--- Your task ---
Would you please return the lines of the entries below starting at the line that has "- £35 per hour" and ending at the line that has "Online SEND Tutor", both included, exactly as they are?

= = = = =

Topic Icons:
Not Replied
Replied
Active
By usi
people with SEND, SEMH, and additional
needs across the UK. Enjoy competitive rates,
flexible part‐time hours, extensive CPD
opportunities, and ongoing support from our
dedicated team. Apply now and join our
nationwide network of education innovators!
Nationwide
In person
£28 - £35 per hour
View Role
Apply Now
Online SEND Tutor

= = = = =

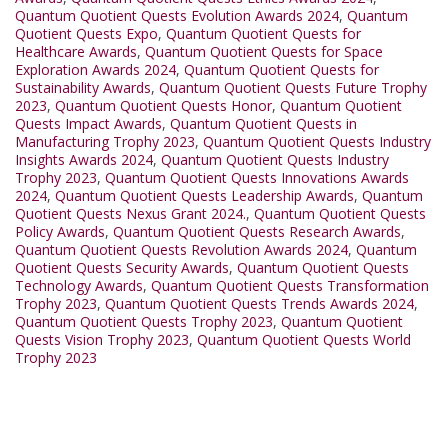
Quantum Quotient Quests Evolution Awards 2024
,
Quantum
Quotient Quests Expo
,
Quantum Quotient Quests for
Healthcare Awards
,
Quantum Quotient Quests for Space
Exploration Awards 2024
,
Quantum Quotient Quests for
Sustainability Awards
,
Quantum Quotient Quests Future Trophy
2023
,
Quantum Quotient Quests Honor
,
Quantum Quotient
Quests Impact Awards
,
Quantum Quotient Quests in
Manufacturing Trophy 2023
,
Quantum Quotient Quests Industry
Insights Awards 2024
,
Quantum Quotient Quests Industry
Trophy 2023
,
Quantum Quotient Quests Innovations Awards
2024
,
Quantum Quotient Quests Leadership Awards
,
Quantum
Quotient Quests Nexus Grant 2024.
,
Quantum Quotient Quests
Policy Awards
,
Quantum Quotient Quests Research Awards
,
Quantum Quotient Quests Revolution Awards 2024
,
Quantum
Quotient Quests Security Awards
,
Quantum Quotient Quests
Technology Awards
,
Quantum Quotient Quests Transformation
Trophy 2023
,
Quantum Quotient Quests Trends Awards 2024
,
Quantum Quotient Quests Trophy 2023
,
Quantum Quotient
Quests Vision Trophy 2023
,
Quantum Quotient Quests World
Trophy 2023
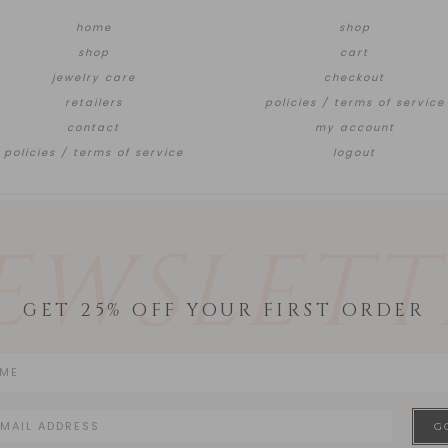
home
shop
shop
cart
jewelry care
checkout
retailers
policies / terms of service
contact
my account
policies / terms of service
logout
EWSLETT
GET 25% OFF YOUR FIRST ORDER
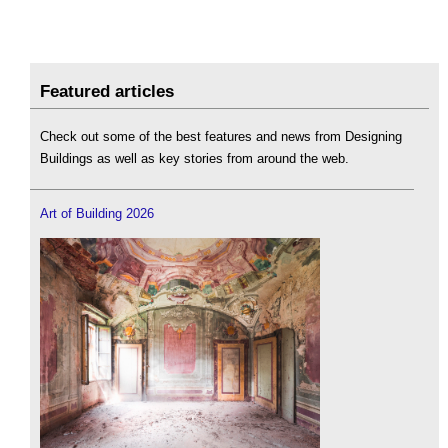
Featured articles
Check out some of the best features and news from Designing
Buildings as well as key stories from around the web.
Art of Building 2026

= = = = =

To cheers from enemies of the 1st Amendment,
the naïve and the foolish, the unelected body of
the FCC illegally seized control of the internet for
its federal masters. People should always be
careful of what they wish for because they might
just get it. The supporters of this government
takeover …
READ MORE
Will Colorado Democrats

= = = = =

--- Solution ---
£28 - £35 per hour
View Role
Apply Now
Online SEND Tutor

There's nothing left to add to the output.